___ DATA TO PROCESS ___

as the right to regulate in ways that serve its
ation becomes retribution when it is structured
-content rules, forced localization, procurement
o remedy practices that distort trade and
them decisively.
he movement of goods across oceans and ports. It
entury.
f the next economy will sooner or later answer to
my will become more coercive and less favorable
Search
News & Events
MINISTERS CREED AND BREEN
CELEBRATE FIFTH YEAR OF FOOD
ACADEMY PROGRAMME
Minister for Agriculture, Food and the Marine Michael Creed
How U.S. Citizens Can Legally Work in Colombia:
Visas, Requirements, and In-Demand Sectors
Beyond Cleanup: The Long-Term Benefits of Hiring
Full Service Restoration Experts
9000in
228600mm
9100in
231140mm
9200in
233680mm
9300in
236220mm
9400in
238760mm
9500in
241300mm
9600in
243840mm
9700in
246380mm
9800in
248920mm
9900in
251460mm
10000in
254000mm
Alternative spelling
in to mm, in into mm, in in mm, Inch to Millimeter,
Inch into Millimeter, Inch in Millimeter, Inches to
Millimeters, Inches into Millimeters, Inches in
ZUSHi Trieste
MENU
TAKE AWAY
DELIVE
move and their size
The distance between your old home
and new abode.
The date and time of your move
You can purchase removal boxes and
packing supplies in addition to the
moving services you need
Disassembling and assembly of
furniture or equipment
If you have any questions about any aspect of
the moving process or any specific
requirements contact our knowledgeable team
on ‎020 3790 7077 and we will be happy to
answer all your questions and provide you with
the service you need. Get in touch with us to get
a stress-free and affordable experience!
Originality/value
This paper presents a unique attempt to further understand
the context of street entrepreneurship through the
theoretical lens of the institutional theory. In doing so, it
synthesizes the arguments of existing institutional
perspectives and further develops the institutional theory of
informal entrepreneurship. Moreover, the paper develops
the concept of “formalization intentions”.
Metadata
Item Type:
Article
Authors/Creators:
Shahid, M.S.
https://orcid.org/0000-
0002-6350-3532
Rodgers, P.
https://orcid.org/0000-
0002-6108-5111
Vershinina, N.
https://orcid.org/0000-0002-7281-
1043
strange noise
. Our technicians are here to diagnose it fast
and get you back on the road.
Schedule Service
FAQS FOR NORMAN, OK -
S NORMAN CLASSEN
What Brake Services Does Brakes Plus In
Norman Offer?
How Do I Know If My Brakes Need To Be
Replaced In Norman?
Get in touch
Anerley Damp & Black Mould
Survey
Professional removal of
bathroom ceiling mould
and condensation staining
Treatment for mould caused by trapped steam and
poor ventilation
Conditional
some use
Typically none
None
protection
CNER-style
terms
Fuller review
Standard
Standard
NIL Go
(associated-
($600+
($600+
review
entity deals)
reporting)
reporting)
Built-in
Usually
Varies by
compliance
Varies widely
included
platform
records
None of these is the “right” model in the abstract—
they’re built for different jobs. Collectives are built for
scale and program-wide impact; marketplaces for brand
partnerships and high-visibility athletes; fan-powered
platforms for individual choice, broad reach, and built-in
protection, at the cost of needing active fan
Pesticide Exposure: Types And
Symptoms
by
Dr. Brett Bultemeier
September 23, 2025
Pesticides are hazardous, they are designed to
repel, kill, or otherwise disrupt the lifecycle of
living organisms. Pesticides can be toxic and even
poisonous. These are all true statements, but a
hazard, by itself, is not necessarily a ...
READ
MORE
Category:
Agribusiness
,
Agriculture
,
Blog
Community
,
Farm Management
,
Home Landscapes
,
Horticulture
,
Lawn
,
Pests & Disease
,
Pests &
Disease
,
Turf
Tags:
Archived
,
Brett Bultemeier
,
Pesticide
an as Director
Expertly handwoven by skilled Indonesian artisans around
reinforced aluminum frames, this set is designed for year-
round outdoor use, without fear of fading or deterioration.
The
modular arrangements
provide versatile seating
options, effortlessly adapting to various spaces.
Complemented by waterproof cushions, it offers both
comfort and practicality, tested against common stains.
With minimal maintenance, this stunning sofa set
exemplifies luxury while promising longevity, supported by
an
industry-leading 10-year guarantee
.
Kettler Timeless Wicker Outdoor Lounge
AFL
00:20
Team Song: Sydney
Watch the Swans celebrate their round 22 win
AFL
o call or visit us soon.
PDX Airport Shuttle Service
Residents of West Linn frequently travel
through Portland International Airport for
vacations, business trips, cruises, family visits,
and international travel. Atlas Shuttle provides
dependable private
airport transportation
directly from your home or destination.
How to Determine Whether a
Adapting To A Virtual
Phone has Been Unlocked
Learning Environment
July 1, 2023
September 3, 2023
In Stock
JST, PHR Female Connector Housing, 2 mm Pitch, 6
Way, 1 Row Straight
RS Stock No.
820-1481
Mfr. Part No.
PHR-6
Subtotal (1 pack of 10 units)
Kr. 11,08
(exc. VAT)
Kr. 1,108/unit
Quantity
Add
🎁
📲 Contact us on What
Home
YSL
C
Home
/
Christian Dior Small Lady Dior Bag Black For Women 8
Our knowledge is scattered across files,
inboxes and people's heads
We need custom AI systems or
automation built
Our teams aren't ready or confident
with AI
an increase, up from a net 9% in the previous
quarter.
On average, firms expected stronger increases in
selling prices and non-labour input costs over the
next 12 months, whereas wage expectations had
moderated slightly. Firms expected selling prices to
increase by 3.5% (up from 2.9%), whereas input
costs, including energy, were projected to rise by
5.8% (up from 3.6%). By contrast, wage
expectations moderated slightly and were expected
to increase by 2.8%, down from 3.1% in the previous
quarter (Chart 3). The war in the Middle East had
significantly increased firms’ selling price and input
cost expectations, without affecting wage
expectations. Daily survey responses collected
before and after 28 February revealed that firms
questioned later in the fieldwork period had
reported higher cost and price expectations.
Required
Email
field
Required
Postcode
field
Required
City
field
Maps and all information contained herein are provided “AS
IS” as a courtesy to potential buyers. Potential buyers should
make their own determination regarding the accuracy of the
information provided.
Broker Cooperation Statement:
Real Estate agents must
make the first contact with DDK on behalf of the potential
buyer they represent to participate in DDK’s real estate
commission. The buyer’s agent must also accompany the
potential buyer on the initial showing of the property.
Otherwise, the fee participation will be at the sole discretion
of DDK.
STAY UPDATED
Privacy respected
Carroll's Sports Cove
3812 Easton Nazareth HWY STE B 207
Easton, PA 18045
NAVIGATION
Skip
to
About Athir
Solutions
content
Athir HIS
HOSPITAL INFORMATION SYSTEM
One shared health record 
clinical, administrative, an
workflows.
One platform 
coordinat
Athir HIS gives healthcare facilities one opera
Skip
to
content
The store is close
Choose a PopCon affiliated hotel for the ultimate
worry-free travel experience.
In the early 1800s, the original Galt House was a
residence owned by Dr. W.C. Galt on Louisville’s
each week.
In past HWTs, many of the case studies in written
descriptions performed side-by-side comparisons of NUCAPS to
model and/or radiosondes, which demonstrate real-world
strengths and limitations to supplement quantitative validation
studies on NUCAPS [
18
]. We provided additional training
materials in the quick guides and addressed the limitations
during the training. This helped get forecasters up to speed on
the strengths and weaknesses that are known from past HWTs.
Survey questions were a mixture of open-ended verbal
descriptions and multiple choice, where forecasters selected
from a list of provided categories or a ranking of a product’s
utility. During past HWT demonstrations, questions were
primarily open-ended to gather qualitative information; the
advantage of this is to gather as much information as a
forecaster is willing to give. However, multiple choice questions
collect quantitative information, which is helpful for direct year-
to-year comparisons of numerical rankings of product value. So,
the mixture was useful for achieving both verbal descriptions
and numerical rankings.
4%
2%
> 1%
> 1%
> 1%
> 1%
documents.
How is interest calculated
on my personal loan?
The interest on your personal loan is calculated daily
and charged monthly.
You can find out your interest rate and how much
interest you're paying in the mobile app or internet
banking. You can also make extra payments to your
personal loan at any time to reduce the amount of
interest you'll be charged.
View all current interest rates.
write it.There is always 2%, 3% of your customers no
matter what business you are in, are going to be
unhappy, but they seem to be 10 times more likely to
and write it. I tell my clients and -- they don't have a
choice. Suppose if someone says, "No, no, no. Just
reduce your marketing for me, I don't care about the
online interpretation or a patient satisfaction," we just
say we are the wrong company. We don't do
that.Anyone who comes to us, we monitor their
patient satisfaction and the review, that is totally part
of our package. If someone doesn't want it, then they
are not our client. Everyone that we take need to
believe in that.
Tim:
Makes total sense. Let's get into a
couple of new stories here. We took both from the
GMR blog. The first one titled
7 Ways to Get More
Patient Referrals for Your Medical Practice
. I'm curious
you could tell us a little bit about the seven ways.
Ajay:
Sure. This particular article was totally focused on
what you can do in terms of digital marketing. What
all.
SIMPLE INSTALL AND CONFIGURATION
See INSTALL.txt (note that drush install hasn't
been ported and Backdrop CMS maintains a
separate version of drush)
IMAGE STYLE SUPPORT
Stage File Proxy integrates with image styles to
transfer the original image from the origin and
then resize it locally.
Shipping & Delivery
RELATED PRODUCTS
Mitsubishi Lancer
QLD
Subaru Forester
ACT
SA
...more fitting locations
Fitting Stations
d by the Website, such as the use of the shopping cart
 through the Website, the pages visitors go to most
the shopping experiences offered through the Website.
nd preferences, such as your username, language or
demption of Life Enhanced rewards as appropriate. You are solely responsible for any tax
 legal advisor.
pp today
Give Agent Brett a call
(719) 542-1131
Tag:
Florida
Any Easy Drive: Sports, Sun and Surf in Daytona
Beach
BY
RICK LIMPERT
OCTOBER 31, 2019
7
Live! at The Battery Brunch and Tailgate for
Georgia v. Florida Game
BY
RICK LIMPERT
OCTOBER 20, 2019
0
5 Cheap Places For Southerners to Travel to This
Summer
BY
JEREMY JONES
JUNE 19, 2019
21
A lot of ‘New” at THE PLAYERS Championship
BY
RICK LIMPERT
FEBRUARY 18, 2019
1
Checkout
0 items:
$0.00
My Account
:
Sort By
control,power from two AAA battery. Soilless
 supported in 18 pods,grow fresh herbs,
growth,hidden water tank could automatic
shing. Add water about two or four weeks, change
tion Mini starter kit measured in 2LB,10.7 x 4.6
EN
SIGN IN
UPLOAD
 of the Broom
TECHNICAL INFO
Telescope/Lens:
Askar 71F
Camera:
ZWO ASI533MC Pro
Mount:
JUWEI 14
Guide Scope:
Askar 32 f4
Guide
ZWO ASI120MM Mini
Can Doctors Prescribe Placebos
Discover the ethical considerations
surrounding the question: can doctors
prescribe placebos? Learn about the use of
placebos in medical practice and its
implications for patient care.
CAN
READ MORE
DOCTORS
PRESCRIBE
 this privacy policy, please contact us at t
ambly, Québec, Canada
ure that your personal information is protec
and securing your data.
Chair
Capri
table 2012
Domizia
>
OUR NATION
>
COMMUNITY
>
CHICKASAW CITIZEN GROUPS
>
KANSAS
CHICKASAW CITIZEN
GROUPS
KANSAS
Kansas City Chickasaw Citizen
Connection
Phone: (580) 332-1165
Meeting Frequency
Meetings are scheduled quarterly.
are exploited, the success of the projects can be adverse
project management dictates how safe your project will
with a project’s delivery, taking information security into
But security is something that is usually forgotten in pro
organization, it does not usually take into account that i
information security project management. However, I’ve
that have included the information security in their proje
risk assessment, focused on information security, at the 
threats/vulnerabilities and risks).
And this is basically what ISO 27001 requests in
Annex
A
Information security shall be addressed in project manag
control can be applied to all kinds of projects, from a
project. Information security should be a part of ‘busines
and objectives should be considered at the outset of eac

___

WHAT YOU WILL DO: Start with the line above that contains "Our knowledge is" and end with the line that contains "to increase by". Write out those lines exactly, and only those.

YOUR RESPONSE:
Our knowledge is scattered across files,
inboxes and people's heads
We need custom AI systems or
automation built
Our teams aren't ready or confident
with AI
an increase, up from a net 9% in the previous
quarter.
On average, firms expected stronger increases in
selling prices and non-labour input costs over the
next 12 months, whereas wage expectations had
moderated slightly. Firms expected selling prices to
increase by 3.5% (up from 2.9%), whereas input
costs, including energy, were projected to rise by
5.8% (up from 3.6%). By contrast, wage
expectations moderated slightly and were expected
to increase by 2.8%, down from 3.1% in the previous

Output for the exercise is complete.